### Task prompt
In the listing below, find every line containing "Database" and copy it out.

### Supplied data

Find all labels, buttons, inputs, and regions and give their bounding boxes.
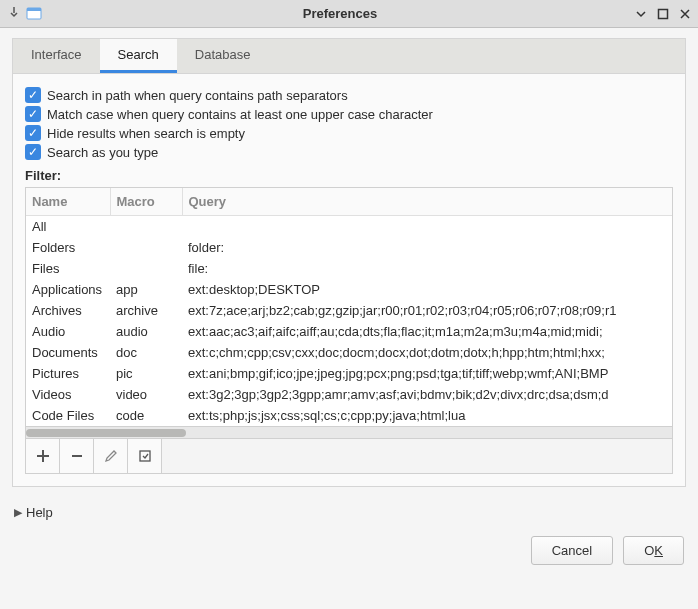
cell-name: Code Files	[26, 405, 110, 426]
cell-name: Audio	[26, 321, 110, 342]
svg-rect-1	[27, 8, 41, 11]
cancel-button[interactable]: Cancel	[531, 536, 613, 565]
cell-name: All	[26, 216, 110, 238]
cell-query: ext:c;chm;cpp;csv;cxx;doc;docm;docx;dot;…	[182, 342, 672, 363]
table-row[interactable]: All	[26, 216, 672, 238]
cell-macro	[110, 216, 182, 238]
pin-icon[interactable]	[6, 6, 22, 22]
tab-database[interactable]: Database	[177, 39, 269, 73]
minimize-icon[interactable]	[634, 7, 648, 21]
tab-search[interactable]: Search	[100, 39, 177, 73]
cell-name: Documents	[26, 342, 110, 363]
cell-query	[182, 216, 672, 238]
col-macro[interactable]: Macro	[110, 188, 182, 216]
table-row[interactable]: Filesfile:	[26, 258, 672, 279]
check-hide-empty[interactable]: ✓ Hide results when search is empty	[25, 125, 673, 141]
svg-rect-2	[659, 9, 668, 18]
cell-macro: pic	[110, 363, 182, 384]
check-label: Hide results when search is empty	[47, 126, 245, 141]
panel-search: ✓ Search in path when query contains pat…	[12, 73, 686, 487]
check-path-separators[interactable]: ✓ Search in path when query contains pat…	[25, 87, 673, 103]
help-label: Help	[26, 505, 53, 520]
svg-rect-3	[140, 451, 150, 461]
col-query[interactable]: Query	[182, 188, 672, 216]
ok-button[interactable]: OK	[623, 536, 684, 565]
cell-macro	[110, 237, 182, 258]
scrollbar-thumb[interactable]	[26, 429, 186, 437]
check-label: Search in path when query contains path …	[47, 88, 348, 103]
cell-query: ext:3g2;3gp;3gp2;3gpp;amr;amv;asf;avi;bd…	[182, 384, 672, 405]
titlebar: Preferences	[0, 0, 698, 28]
table-row[interactable]: Archivesarchiveext:7z;ace;arj;bz2;cab;gz…	[26, 300, 672, 321]
table-row[interactable]: Videosvideoext:3g2;3gp;3gp2;3gpp;amr;amv…	[26, 384, 672, 405]
cell-query: file:	[182, 258, 672, 279]
check-search-as-you-type[interactable]: ✓ Search as you type	[25, 144, 673, 160]
cell-macro: doc	[110, 342, 182, 363]
chevron-right-icon: ▶	[14, 506, 22, 519]
cell-name: Archives	[26, 300, 110, 321]
cell-name: Videos	[26, 384, 110, 405]
cell-name: Folders	[26, 237, 110, 258]
window-title: Preferences	[46, 6, 634, 21]
cell-query: ext:desktop;DESKTOP	[182, 279, 672, 300]
horizontal-scrollbar[interactable]	[26, 426, 672, 438]
checkbox-icon[interactable]: ✓	[25, 125, 41, 141]
cell-name: Files	[26, 258, 110, 279]
cell-macro: audio	[110, 321, 182, 342]
cell-query: folder:	[182, 237, 672, 258]
cell-query: ext:ani;bmp;gif;ico;jpe;jpeg;jpg;pcx;png…	[182, 363, 672, 384]
filter-table: Name Macro Query AllFoldersfolder:Filesf…	[25, 187, 673, 439]
remove-filter-button[interactable]	[60, 439, 94, 473]
table-row[interactable]: Audioaudioext:aac;ac3;aif;aifc;aiff;au;c…	[26, 321, 672, 342]
dialog-footer: Cancel OK	[0, 528, 698, 577]
tab-interface[interactable]: Interface	[13, 39, 100, 73]
tabs: Interface Search Database	[12, 38, 686, 73]
filter-heading: Filter:	[25, 168, 673, 183]
cell-macro: app	[110, 279, 182, 300]
table-row[interactable]: Picturespicext:ani;bmp;gif;ico;jpe;jpeg;…	[26, 363, 672, 384]
table-row[interactable]: Documentsdocext:c;chm;cpp;csv;cxx;doc;do…	[26, 342, 672, 363]
checkbox-icon[interactable]: ✓	[25, 144, 41, 160]
maximize-icon[interactable]	[656, 7, 670, 21]
reset-filters-button[interactable]	[128, 439, 162, 473]
help-expander[interactable]: ▶ Help	[0, 497, 698, 528]
cell-macro: code	[110, 405, 182, 426]
close-icon[interactable]	[678, 7, 692, 21]
cell-query: ext:aac;ac3;aif;aifc;aiff;au;cda;dts;fla…	[182, 321, 672, 342]
check-label: Match case when query contains at least …	[47, 107, 433, 122]
app-icon	[26, 6, 42, 22]
checkbox-icon[interactable]: ✓	[25, 87, 41, 103]
cell-name: Pictures	[26, 363, 110, 384]
check-label: Search as you type	[47, 145, 158, 160]
cell-query: ext:ts;php;js;jsx;css;sql;cs;c;cpp;py;ja…	[182, 405, 672, 426]
check-match-case[interactable]: ✓ Match case when query contains at leas…	[25, 106, 673, 122]
table-row[interactable]: Code Filescodeext:ts;php;js;jsx;css;sql;…	[26, 405, 672, 426]
table-row[interactable]: Foldersfolder:	[26, 237, 672, 258]
cell-name: Applications	[26, 279, 110, 300]
cell-macro	[110, 258, 182, 279]
table-row[interactable]: Applicationsappext:desktop;DESKTOP	[26, 279, 672, 300]
col-name[interactable]: Name	[26, 188, 110, 216]
edit-filter-button[interactable]	[94, 439, 128, 473]
filter-button-bar	[25, 439, 673, 474]
cell-macro: archive	[110, 300, 182, 321]
checkbox-icon[interactable]: ✓	[25, 106, 41, 122]
add-filter-button[interactable]	[26, 439, 60, 473]
cell-query: ext:7z;ace;arj;bz2;cab;gz;gzip;jar;r00;r…	[182, 300, 672, 321]
cell-macro: video	[110, 384, 182, 405]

### Task response
tab-database[interactable]: Database	[177, 39, 269, 73]
tabs: Interface Search Database	[12, 38, 686, 73]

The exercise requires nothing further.